I hadn’t realised how much I’d needed the contact—but however much I needed it, Phil must’ve needed it more, judging from the way he grabbed me tight and held me even closer, a faint but noticeable tremor running through his whole body and into mine.

“I could’ve lost you,” he growled. “If you hadn’t got a hand under the cord—” He broke off, breathing hard. “You know how long it takes to lose consciousness when someone puts pressure on your carotid artery? Ten fucking seconds. All they’d have had to do then was wait. Another fifty seconds, they reckon, and there’s almost no chance you’d make it.”

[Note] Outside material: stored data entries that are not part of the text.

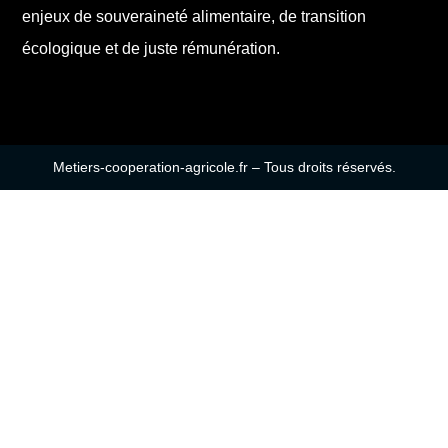
enjeux de souveraineté alimentaire, de transition
écologique et de juste rémunération.
Metiers-cooperation-agricole.fr – Tous droits réservés.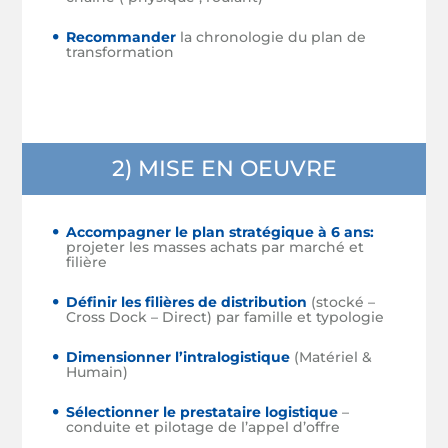
Recommander
la chronologie du plan de
transformation
2) MISE EN OEUVRE
Accompagner le plan stratégique à 6 ans:
projeter les masses achats par marché et
filière
Définir les filières de distribution
(stocké –
Cross Dock – Direct) par famille et typologie
Dimensionner l’intralogistique
(Matériel &
Humain)
Sélectionner le prestataire logistique
–
conduite et pilotage de l’appel d’offre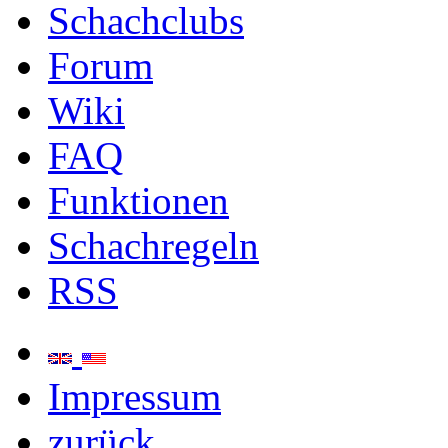
Schachclubs
Forum
Wiki
FAQ
Funktionen
Schachregeln
RSS
Impressum
zurück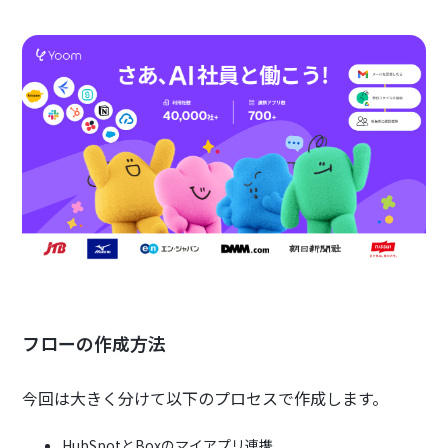
フローの作成方法
今回は大きく分けて以下のプロセスで作成します。
HubSpotとBoxのマイアプリ連携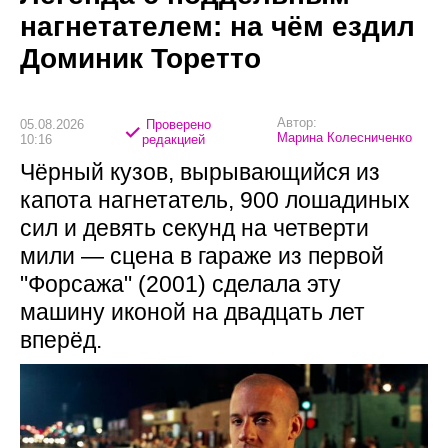
нагнетателем: на чём ездил
Доминик Торетто
Автор:
05.08.2026
Проверено
Марина Колесниченко
10:16
редакцией
Чёрный кузов, вырывающийся из
капота нагнетатель, 900 лошадиных
сил и девять секунд на четверти
мили — сцена в гараже из первой
"Форсажа" (2001) сделала эту
машину иконой на двадцать лет
вперёд.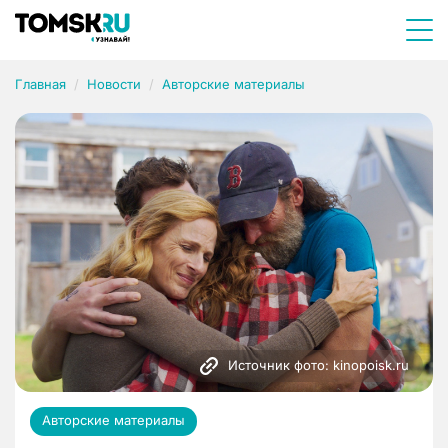
Главная
Новости
Авторские материалы
Источник фото: kinopoisk.ru
Авторские материалы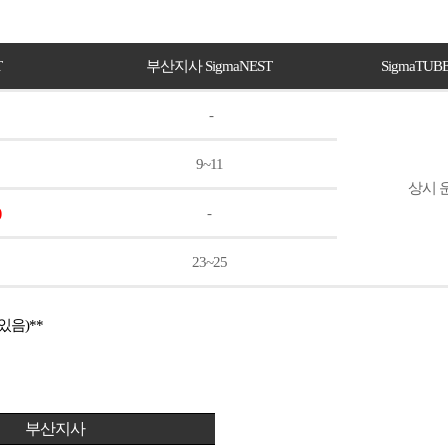
T
부산지사
SigmaNEST
SigmaTUBE
-
9~11
상시 
)
-
23~25
 있음
)**
부산지사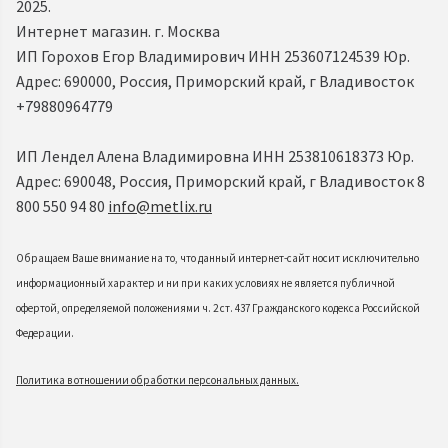
2025.
Интернет магазин. г. Москва
ИП Горохов Егор Владимирович ИНН 253607124539 Юр.
Адрес: 690000, Россия, Приморский край, г Владивосток
+79880964779
ИП Лендел Алена Владимировна ИНН 253810618373 Юр.
Адрес: 690048, Россия, Приморский край, г Владивосток 8
800 550 94 80
info@metlix.ru
Обращаем Ваше внимание на то, что данный интернет-сайт носит исключительно
информационный характер и ни при каких условиях не является публичной
офертой, определяемой положениями ч. 2 ст. 437 Гражданского кодекса Российской
Федерации.
Политика в отношении обработки персональных данных.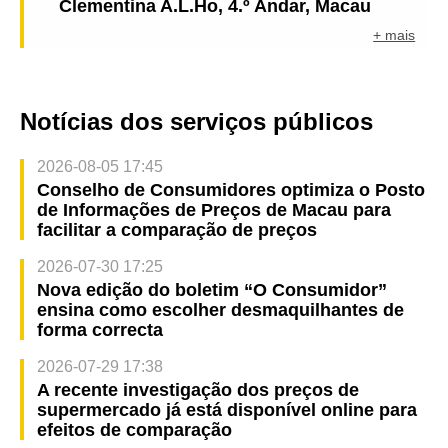
Clementina A.L.Ho, 4.º Andar, Macau
+ mais
Notícias dos serviços públicos
2026-08-05 17:45
Conselho de Consumidores optimiza o Posto
de Informações de Preços de Macau para
facilitar a comparação de preços
2026-07-30 17:25
Nova edição do boletim “O Consumidor”
ensina como escolher desmaquilhantes de
forma correcta
2026-07-29 17:38
A recente investigação dos preços de
supermercado já está disponível online para
efeitos de comparação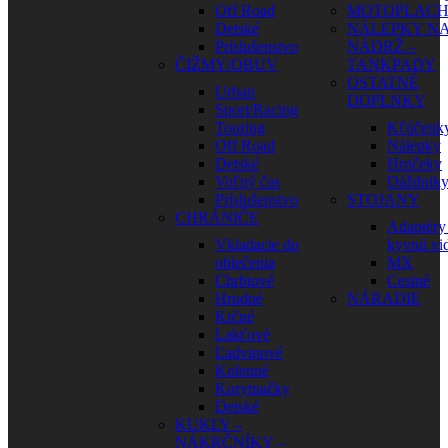
Off Road
MOTOPLAC
Detské
NÁLEPKY N
Príslušenstvo
NÁDRŽ –
ČIŽMY/OBUV
TANKPADY
OSTATNÉ
Urban
DOPLNKY
Sport/Racing
Touring
Kľúčenk
Off Road
Nálepky
Detské
Hrnčeky
Voľný čas
Dáždnik
Príslušenstvo
STOJANY
CHRÁNIČE
Adaptéry
Vkladacie do
kyvnú vid
oblečenia
MX
Chrbtové
Cestné
Hrudné
NÁRADIE
Krčné
Lakťové
Ľadvinové
Kolenné
Korytnačky
Detské
KUKLY –
NÁKRČNÍKY –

Christ. I’d already come to the conclusion that this all pointed to a serious design flaw in the human race. It hadn’t quite clicked just how close I’d come to being able to take my complaint straight to the man at the top.

Phil was still squeezing me tight, but I managed to push back far enough to look him in the eye. “I’m okay,” I whispered. “Still here.” God knows how reassuring it was, given the state of me, but he let out an incoherent sound and kissed me.

I must have made a sound myself at that—my jaw muscles being attached somewhere around the neck . . . Well, you get the picture. Phil pulled back and gave my face a tender stroke.

Then the overgrown macho bastard picked me up bridal-style and carried me up the stairs. I whacked him on the shoulder in protest.

But, you know. Not too hard. I didn’t actually want him to stop.

He laid me on the bed so gently I could’ve been Dave’s newborn kiddie. “Okay?” he asked, sounding almost as hoarse as me.

“Okay,” I whispered, ’cos it’s not that easy to nod when you’re lying down.